A failure to reach agreement on this issue was one of the main obstacles to final adoption of the new Iraqi constitution, and helped prompt the Sunni delegates to reject the final text. The Sunnis are also worried by provisions of the proposed constitution that allow groups of provinces (presumably in the Kurdish and Shi'ite areas) to form self-governing regional entities which could lead to the breakup of Iraq into three semi-independent statelets, with the Sunnis occupying the smallest and poorest region in the center.

Not only would such a breakup enhance the Sunnis' sense of alienation from the Iraqi nation-building project - thereby further invigorating an already vigorous insurgency - but it would also disrupt Iraqi oil operations and make investment in Iraq's petroleum industry even less attractive to foreign oil companies. The net result, in all likelihood, will be a further decline in Iraqi petroleum output.

The oil evaporates
From all that can be seen, oil production in Iraq is likely to remain depressed for years, no matter how much more blood is shed in its pursuit. It is already evident that American military action will not lead to democracy in Iraq, merely to the division of the country into separate ethnic enclaves, one possibly ruled by Iranian-like ayatollahs; it can now also be said that we will not gain any additional petroleum supplies as a result of all this sacrifice and tragedy.

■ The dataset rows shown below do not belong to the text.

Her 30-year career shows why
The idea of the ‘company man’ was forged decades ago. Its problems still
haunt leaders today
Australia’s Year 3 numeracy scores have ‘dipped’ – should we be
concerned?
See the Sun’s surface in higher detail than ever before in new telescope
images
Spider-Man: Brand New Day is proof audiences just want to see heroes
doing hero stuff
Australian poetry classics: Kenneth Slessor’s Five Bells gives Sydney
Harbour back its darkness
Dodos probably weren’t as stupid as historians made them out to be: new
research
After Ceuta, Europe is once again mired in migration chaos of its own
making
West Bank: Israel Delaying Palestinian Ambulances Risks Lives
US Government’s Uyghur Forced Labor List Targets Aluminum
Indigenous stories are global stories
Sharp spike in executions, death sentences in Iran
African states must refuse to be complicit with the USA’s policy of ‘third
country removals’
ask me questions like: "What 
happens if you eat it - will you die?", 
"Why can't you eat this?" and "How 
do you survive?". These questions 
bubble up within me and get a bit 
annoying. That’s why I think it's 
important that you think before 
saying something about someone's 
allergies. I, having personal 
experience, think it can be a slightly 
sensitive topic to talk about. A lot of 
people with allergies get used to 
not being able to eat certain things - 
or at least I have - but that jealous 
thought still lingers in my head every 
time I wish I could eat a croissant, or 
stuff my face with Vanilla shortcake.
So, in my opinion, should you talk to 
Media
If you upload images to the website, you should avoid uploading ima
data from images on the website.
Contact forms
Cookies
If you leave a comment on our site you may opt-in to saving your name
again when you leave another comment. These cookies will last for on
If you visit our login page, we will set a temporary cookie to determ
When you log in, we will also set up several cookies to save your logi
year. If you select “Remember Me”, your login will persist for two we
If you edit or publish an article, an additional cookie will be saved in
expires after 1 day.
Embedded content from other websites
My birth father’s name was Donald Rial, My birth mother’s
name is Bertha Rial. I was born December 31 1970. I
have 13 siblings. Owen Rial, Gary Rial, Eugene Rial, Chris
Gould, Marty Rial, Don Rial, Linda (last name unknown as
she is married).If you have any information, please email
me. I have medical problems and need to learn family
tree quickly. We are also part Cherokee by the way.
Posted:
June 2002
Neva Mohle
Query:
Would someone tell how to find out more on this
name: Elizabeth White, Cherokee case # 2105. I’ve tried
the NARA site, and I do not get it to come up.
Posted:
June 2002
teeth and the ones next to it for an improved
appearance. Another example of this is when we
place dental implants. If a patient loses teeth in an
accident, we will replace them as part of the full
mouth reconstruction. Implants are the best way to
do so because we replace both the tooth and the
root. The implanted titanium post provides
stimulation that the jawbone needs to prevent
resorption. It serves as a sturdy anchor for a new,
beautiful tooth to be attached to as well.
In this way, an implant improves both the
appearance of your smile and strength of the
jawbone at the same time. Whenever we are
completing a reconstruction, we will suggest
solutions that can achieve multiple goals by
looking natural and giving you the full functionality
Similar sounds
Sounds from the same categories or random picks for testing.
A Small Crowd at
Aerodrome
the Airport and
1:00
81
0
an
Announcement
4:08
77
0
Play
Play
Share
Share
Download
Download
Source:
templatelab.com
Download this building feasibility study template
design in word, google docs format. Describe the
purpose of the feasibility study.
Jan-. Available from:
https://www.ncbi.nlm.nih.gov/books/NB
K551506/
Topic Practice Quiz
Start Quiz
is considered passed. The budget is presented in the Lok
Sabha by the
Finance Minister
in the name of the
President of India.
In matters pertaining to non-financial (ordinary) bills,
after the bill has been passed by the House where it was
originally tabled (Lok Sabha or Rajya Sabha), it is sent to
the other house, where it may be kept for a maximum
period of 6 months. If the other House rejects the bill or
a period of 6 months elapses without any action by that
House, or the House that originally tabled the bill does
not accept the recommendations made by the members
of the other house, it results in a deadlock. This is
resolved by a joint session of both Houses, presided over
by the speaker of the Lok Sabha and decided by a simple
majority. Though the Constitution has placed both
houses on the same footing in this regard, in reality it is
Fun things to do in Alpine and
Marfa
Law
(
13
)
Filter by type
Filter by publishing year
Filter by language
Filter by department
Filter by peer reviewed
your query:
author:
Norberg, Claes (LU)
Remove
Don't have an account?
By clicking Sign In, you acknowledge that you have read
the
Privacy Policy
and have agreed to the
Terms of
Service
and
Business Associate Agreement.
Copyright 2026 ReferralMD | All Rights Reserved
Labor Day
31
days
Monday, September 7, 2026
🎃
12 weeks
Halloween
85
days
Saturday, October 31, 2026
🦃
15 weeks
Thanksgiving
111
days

Not only has the use of force to procure Iraqi oil failed to achieve its intended results, it has actually made the situation worse.

This is an important conclusion to draw from Iraq as the US becomes ever more dependent on imported petroleum. Even before Katrina struck a blow to the US's domestic oil industry, the Department of Energy was already projecting reliance on imports to grow from about 53% of total consumption in 2002 to 66% by 2025.

As a result of the hurricane, that percentage will in all likelihood be pushed much higher because most of the growth in domestic petroleum output was expected to occur in the deep waters of the Gulf of Mexico - the area most heavily affected by Katrina and its 2004 predecessor Ivan. A number of the drilling platforms in these waters were sunk by the storms, which also played havoc with the pipelines connecting them to shore.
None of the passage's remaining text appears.